Monday, May 08, 2006

News of the Day (May 8)

From the China Freedom Blog Alliance: The United States has begun accepting refugees from Stalinist North Korea (BBC, Cybercast News). The Korea Liberator welcomes the news and gauges the reaction. TKL also has more on South Korean dovishness, how it led in part to the six-party talks debacle, and has the latest SNK news and analysis. Meanwhile, Shaun Kenney examines the potential fallout from the Communist regime's decision to put itself between Catholic believers and their God, as the Communists appoint a bishop the Vatican finds acceptable (BBC, United Press International via Washington Times) .

More on the satellite regime: World Net Daily reports that the Communists' Korean colony is trying to weaponize bird flu; Daily NK has three pieces: an analysis of the Stalinist succession puzzle, a moving defector's story, and the degradation of the Stalinist military. Meanwhile, Communist China is going to bat for the Iranian mullahcracy at the United Nations, again (BBC).

More evidence Communist China helped Saddam Hussein came via Charles Smith (Newsmax), who details how the China Electronics Systems Engineering Corporation contracted Andrew Huang and Joseph Thomas to act as its agents in a deal involving $27 million in telecommunications equipment used by the former Ba'athist dictator's military.

Fallout from the Bush-Hu summit continues, but thankfully, Dr. Wang Wenyi (third and second, fourth, third, fourth, and third items) was not the victim (Epoch Times). Rather, it appears criticism is being aimed at Dennis Wilder, the acting director for Asia at the National Security Council. Wilder stepped in it by deciding to keep everyone in the dark about a new move to wipe out a ban on U.S.-CCP space cooperation (Washington Times, third item). Meanwhile, Communist leader Hu Jintao was much happier with Yale University (Phi Beta Cons Blog: National Review Online). Exiled dissident Wei Jinsheng also weighed in (Epoch Times).

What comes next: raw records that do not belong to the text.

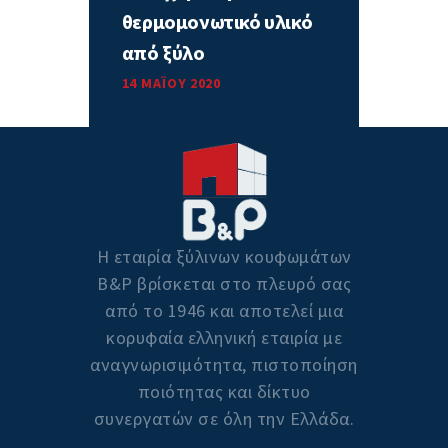
θερμομονωτικό υλικό
από ξύλο
14 ΜΑΪ́ΟΥ 2020
Η εταιρία ξύλινων κουφωμάτων
Β&P βρίσκεται στο πλευρό σας
από το 1946 και αποτελεί μια
κορυφαία ελληνική εταιρία με
αναγνωρισιμότητα, πιστοποίηση
ποιότητας και δίκτυο
συνεργατών σε όλη την Ελλάδα.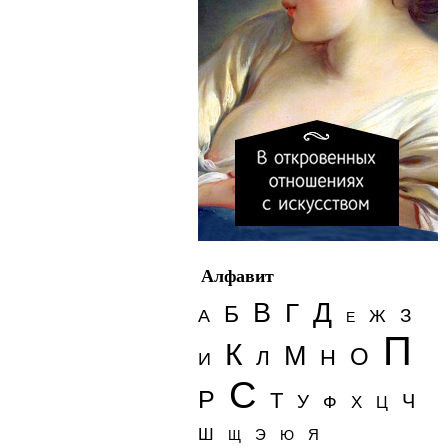
Алфавит
Д
В
Г
Б
З
А
Ж
Е
П
К
М
О
Н
Л
И
С
Р
Т
Ч
У
Ф
Х
Ц
Ш
Э
Я
Щ
Ю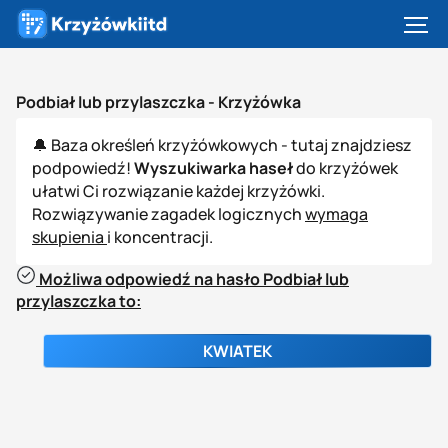
Podbiał lub przylaszczka -
Krzyżówka
🔔 Baza określeń krzyżówkowych - tutaj znajdziesz
podpowiedź!
Wyszukiwarka haseł
do krzyżówek
ułatwi Ci rozwiązanie każdej krzyżówki.
Rozwiązywanie zagadek logicznych
wymaga
skupienia
i koncentracji.
Możliwa odpowiedź na hasło Podbiał lub
przylaszczka to:
KWIATEK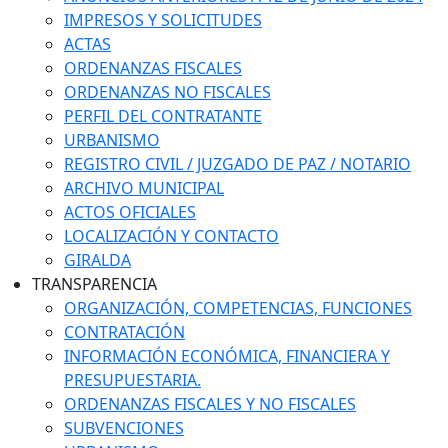
IMPRESOS Y SOLICITUDES
ACTAS
ORDENANZAS FISCALES
ORDENANZAS NO FISCALES
PERFIL DEL CONTRATANTE
URBANISMO
REGISTRO CIVIL / JUZGADO DE PAZ / NOTARIO
ARCHIVO MUNICIPAL
ACTOS OFICIALES
LOCALIZACIÓN Y CONTACTO
GIRALDA
TRANSPARENCIA
ORGANIZACIÓN, COMPETENCIAS, FUNCIONES
CONTRATACIÓN
INFORMACIÓN ECONÓMICA, FINANCIERA Y
PRESUPUESTARIA.
ORDENANZAS FISCALES Y NO FISCALES
SUBVENCIONES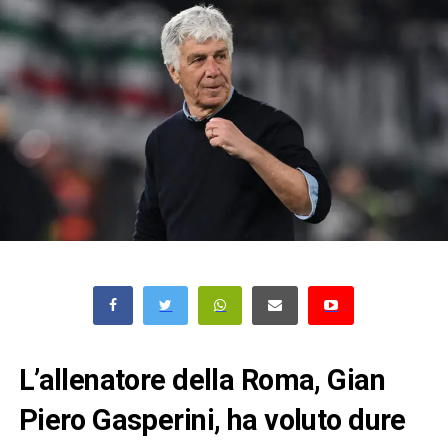
L’allenatore della Roma, Gian
Piero Gasperini, ha voluto dure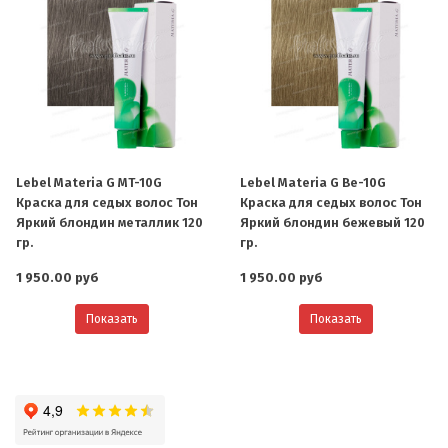
Lebel Materia G MT-10G
Lebel Materia G Be-10G
Краска для седых волос Тон
Краска для седых волос Тон
Яркий блондин металлик 120
Яркий блондин бежевый 120
гр.
гр.
1 950.00 руб
1 950.00 руб
Показать
Показать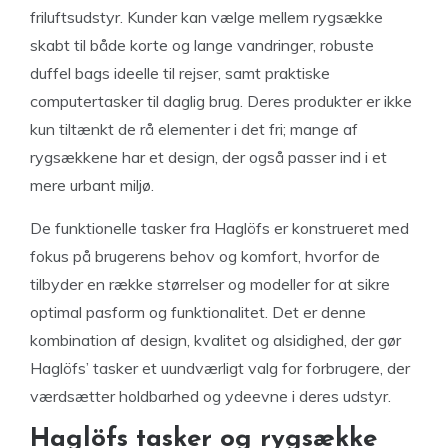
friluftsudstyr. Kunder kan vælge mellem rygsække
skabt til både korte og lange vandringer, robuste
duffel bags ideelle til rejser, samt praktiske
computertasker til daglig brug. Deres produkter er ikke
kun tiltænkt de rå elementer i det fri; mange af
rygsækkene har et design, der også passer ind i et
mere urbant miljø.
De funktionelle tasker fra Haglöfs er konstrueret med
fokus på brugerens behov og komfort, hvorfor de
tilbyder en række størrelser og modeller for at sikre
optimal pasform og funktionalitet. Det er denne
kombination af design, kvalitet og alsidighed, der gør
Haglöfs’ tasker et uundværligt valg for forbrugere, der
værdsætter holdbarhed og ydeevne i deres udstyr.
Haglöfs tasker og rygsække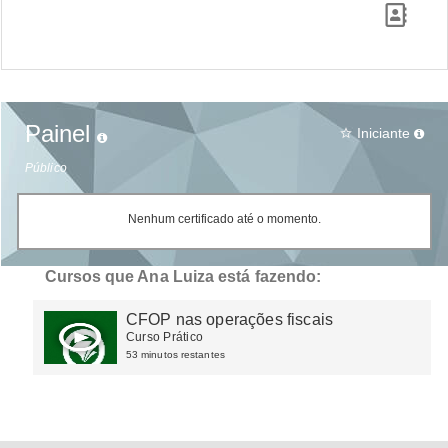
Painel
Iniciante
star_border
Público
Nenhum certificado até o momento.
Cursos que Ana Luiza está fazendo:
CFOP nas operações fiscais
Curso Prático
53 minutos restantes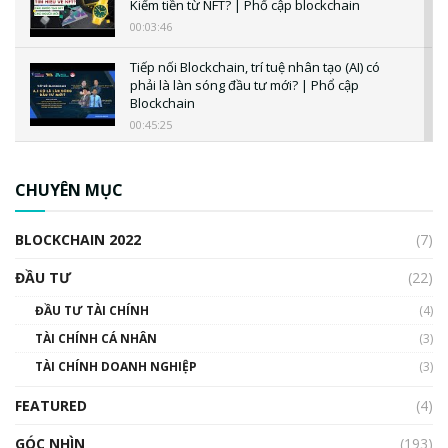
Kiếm tiền từ NFT? | Phổ cập blockchain
00:03:46
Tiếp nối Blockchain, trí tuệ nhân tạo (AI) có
phải là làn sóng đầu tư mới? | Phổ cập
Blockchain
00:45:25
CBDC là gì? Tổng quan về CBDC? Tại sao
ngân hàng trung ương lại quan trọng? | Phổ
CHUYÊN MỤC
cập Blockchain
00:04:38
BLOCKCHAIN 2022
(7)
Triển vọng nào cho Bitcoin. Thị trường liệu có
uptrend trong năm 2023? | Phổ cập
ĐẦU TƯ
(22)
Blockchain
ĐẦU TƯ TÀI CHÍNH
(4)
00:02:14
TÀI CHÍNH CÁ NHÂN
(3)
Nhìn lại năm 2022: Những sự kiện ảnh hưởng
TÀI CHÍNH DOANH NGHIỆP
đến hệ sinh thái tiền mã hoá | Phổ cập
(3)
Blockchain
FEATURED
(4)
00:15:29
GÓC NHÌN
Nhìn lại năm 2022: Những nhân vật ảnh
(193)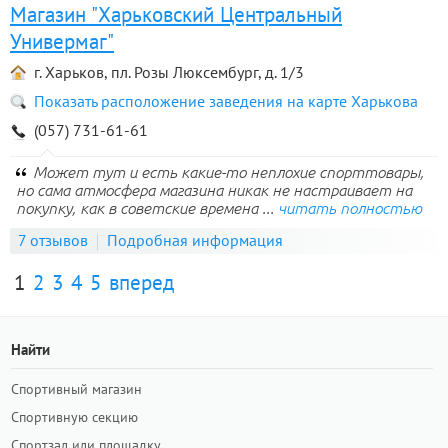
Магазин "Харьковский Центральный
Универмаг"
г. Харьков, пл. Розы Люксембург, д. 1/3
Показать расположение заведения на карте Харькова
(057) 731-61-61
Может тут и есть какие-то неплохие спорттовары,
но сама атмосфера магазина никак не настраивает на
покупку, как в советские времена ...
читать полностью
7 отзывов
Подробная информация
1
2
3
4
5
вперед
Найти
Спортивный магазин
Спортивную секцию
Спортзал или площадку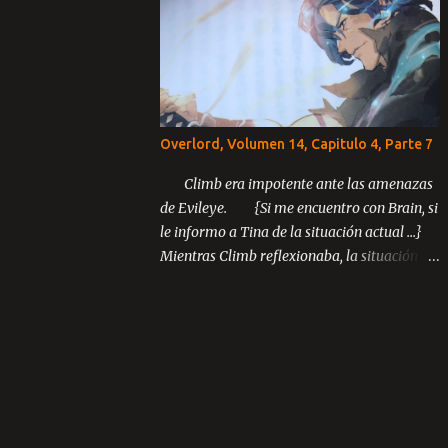
Capítulo 3: El último rey Parte 1 Parte 2
Parte 3 ...
Overlord, Volumen 14, Capitulo 4, Parte 7
Climb era impotente ante las amenazas
de Evileye. {Si me encuentro con Brain, si
le informo a Tina de la situación actual ...}
Mientras Climb reflexionaba, la situación
inusual entre los miembros de Blue Rose
continuó desarrollándose.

Five cleared Uighurs held in Guantanamo Bay now free in Albania: The United States found a third country willing to take at least five Uighurs from occupied East Turkestan erroneously captured in the War on Terror (fifth, thirteenth, and seventh items); Albania, to her everlasting credit, took them in (BBC), thus sparing the Uighurs from facing persecution in Communist China.

Canada file: Communist China's recent relaxation on investments overseas means more Communist firms could "start snapping up Canadian securities," according to analysts interviewed by the Vancouver Sun. Of course, to many of us, they've started already (second item).

Japanese Foreign Minister Taro Aso made some observations about Communist China - not all of them good (Washington Times).

China Democracy Party co-founder set free: Zhu Zhengming had four more years on his jail sentence when he was paroled last week (Washington Post, third item).

The latest on the Falun Gong War: An impromptu shrine built by relatives of a practitioner killed by Communist police was destroyed - by Communist police (Epoch Times). Meanwhile, Ai Q recounts the story of a practitioner and her daughter tortured by the Communists (Epoch Times).

Petitioner arrests continue: The wave of pre-May Day arrests (eighth item) didn't stop on May 1 (Epoch Times).

Shaanxi cadres fired and arrested for letting woman have nine children: The mother had to bribe the officials to steer clear of the hideous "one child" policy that has led to forced abortion, infanticide, and murder. Report: BBC

On the state of the workers in the workers' state: Erik Mobrand, a graduate student of Princeton University, writes in the Asia Times about a cadre land grab in Chengdu, Sichuan. Meanwhile, in a sign of what the cadres are doing after said seizures, housing prices in Shenzhen (just next to Hong Kong) have gone so high an online protest petition was started - then deleted (Radio Free Asia via Epoch Times).